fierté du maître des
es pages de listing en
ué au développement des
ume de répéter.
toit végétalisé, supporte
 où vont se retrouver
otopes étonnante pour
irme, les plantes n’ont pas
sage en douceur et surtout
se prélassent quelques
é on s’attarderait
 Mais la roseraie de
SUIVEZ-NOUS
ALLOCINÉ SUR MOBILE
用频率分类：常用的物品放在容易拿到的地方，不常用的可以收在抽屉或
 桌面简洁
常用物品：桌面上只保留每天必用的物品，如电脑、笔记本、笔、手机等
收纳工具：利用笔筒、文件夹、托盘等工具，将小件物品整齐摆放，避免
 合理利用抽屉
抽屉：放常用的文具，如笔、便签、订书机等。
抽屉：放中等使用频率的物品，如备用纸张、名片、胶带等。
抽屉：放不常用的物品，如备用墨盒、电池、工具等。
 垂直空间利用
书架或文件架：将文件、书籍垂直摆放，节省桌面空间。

=====

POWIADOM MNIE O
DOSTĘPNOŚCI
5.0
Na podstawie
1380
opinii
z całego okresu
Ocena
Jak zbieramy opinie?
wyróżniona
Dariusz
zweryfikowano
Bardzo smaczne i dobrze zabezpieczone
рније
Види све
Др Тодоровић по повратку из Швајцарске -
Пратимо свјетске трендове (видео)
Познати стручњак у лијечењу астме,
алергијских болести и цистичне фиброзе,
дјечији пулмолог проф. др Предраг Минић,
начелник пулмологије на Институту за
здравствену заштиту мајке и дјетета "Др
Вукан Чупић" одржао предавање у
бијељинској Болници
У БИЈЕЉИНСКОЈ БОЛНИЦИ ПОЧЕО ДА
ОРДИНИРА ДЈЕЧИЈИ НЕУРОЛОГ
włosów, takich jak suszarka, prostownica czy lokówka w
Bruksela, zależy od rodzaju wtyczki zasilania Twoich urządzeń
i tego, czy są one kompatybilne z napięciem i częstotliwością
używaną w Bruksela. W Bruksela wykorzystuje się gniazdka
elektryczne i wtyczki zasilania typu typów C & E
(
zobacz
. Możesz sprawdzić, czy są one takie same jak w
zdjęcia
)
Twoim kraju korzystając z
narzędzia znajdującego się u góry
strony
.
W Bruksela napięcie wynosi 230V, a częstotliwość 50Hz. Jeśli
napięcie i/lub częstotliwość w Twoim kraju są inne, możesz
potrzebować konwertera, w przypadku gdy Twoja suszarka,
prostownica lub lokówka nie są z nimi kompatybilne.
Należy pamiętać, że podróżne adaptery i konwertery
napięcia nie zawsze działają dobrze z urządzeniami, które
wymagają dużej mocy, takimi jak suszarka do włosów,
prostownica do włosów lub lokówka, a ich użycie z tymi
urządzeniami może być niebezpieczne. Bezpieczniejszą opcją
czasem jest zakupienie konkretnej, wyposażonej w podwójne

=====

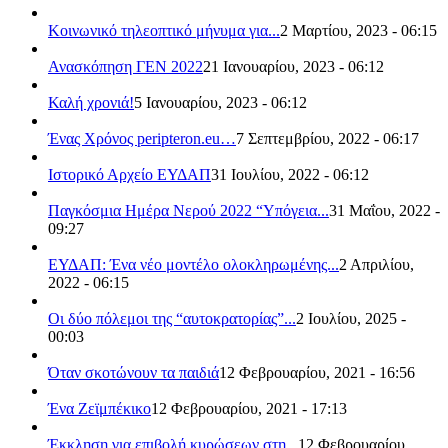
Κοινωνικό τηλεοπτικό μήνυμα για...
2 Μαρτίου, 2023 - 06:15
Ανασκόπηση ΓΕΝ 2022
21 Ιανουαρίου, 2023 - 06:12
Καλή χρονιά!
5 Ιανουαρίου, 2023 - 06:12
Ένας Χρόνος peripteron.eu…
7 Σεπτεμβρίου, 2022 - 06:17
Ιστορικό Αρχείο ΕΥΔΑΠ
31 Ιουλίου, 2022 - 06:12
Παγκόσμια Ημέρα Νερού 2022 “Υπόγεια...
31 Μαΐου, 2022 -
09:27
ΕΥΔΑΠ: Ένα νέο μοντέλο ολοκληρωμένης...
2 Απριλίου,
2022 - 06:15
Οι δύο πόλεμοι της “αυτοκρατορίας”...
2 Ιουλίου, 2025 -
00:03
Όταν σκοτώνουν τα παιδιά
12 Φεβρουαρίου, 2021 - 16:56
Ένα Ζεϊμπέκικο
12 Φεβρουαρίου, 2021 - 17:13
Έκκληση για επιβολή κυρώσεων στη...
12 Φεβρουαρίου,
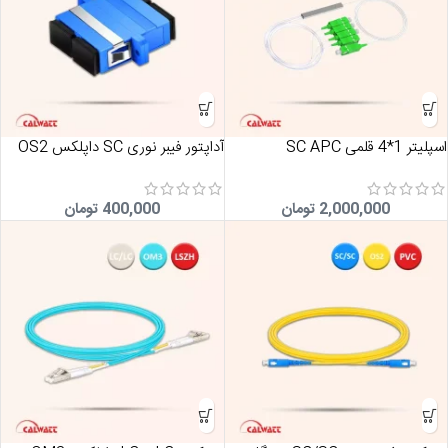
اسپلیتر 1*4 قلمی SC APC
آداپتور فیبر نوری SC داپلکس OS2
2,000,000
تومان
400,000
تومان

=====

**ABOUT THIS TASK:** Your answer must consist of every line in the listing that contains "Twoim".

**THE ANSWER:**
Twoim kraju korzystając z
napięcie i/lub częstotliwość w Twoim kraju są inne, możesz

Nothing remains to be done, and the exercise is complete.